Kakashi raised a hand to the small radio transmitter in his ear, tapped it once, and waved at the gate, eyes never seeming to leave his book. "Next person, start now."
Yukiko took a deep breath and eased the gate open, slipping into the field. Before the gate even started to swing shut behind her, she dashed to the side, sliding between a bush and the wall. She couldn't afford to be spotted at this step of the game.
She had two objectives: get the scroll, and find the most direct route through the traps and guards so she could show it to Naga. If her genjutsu failed during Iruka's turn, he'd probably get through on his own. That was why he was going before Naga; he was a test subject.
First she needed to find the scroll. Yukiko formed seals, concentrated, and whispered, "Chameleon no Jutsu." This wasn't full invisibility -- the skill needed to completely remove your own presence without disrupting anything else in the environment was at least jounin-level -- but it was the next best thing. The colors of her clothing merged with the underbrush, the sound of her breath faded into the breeze, and all signs of her presence tangled into the background of the field. Yukiko blended. It wasn't perfect -- the Sharingan could see through it in a heartbeat, anyone looking from far enough away wouldn't be affected, and it was only an area illusion so she couldn't whisper into the chuunin's minds -- but it should conceal her from anyone close enough to be dangerous. And she'd be going cautiously anyway, so nobody in the distance should notice her even without the Chameleon genjutsu.
Now to get the lay of the land.
Yukiko scanned the ground, then dashed silently from her bush to the nearest tree, skipping over a mine and a pothole positioned to snap the ankles of the unwary. She marked them in her memory for later. The tree itself seemed safe, its single noose buried so thinly under dead leaves that Yukiko wondered how anyone could miss it. Then she noticed the minor illusion hiding the explosive note set to stun anyone who tried climbing past the noose.
She grinned. Sneaky. But not sneaky enough.
Walking up the tree would make her too large a target, so Yukiko focused chakra into her hands and knees and crawled up instead. Her genjutsu wavered slightly, and she released the climbing jutsu as soon as she reached a high enough branch. She couldn't burn too much chakra on the test. She had to save enough to guide Naga through.

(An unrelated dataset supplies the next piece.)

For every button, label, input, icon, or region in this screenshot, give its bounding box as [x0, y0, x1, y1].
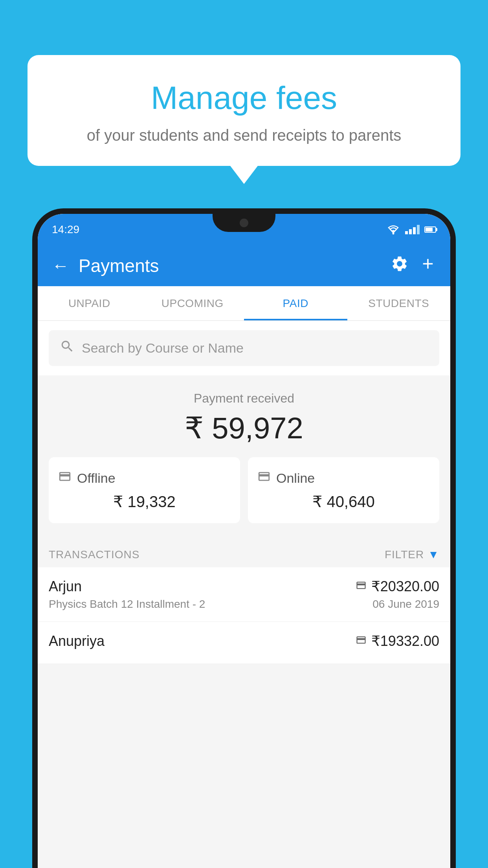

The tree offered a decent view of the test field, which was really more a small woodland than an open field. The academy needed pieces of different terrain for training children, and it was safer to keep them inside the village walls where the real dangers of the wild could be screened out. All Yukiko had to worry about here was her fellow humans.
The chuunin had cleaned up the debris of past explosions and the marks of previous fights quite well, not leaving any hints to reveal their traps. Two guards lurked ahead and to the side, one given away by a flash of sun on a forehead-protector, and the other betrayed by the overly-still leaves in his vicinity. He was trying too hard to be motionless.
Yukiko closed her eyes for a moment, constructing the superimposition genjutsu for later. She marked down the guards and the traps she'd avoided, fixing the image of the field into her memory the way she'd learned to remember the thousand and one details of her full-sensory illusions. This was easier in some ways -- she didn't have to fill in the background, since she wasn't changing it -- but it was hard to be sure her scale and proportion would match reality.
She opened her eyes and searched again. Where would they keep the scroll? Not along the walls -- they were too open. Probably not too high in the trees either. Would it be directly guarded, for better protection, or left alone to avoid drawing attention to its hiding place?
No way of knowing, really, but Yukiko didn't think it was with the two guards she'd spotted. She absently noted various traps nearby, marking them down in orange on her mental map, and crawled down to the lower branches of her tree. She wanted some height for better visibility, but if she went too high, the swaying branches would give her away as she moved; Chameleon couldn't cover anything too blatantly out of synch with her environment.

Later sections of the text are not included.